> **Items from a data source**
_ _ _ _ _
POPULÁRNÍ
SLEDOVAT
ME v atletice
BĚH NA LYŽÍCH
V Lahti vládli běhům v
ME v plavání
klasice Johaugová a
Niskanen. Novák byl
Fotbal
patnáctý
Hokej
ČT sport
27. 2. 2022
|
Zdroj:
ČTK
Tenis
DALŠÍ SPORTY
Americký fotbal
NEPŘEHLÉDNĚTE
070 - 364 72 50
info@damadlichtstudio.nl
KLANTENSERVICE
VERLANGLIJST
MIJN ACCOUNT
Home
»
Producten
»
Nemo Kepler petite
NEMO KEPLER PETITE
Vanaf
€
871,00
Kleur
_ _ _ _ _
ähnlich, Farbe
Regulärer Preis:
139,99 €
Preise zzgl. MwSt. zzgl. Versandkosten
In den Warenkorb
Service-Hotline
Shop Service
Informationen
_ _ _ _ _
> **Work to complete**
From the entries above, return exactly the line containing "In den Warenkorb", the line containing "Informationen", and all lines between, and nothing else.

> **Your solution**
In den Warenkorb
Service-Hotline
Shop Service
Informationen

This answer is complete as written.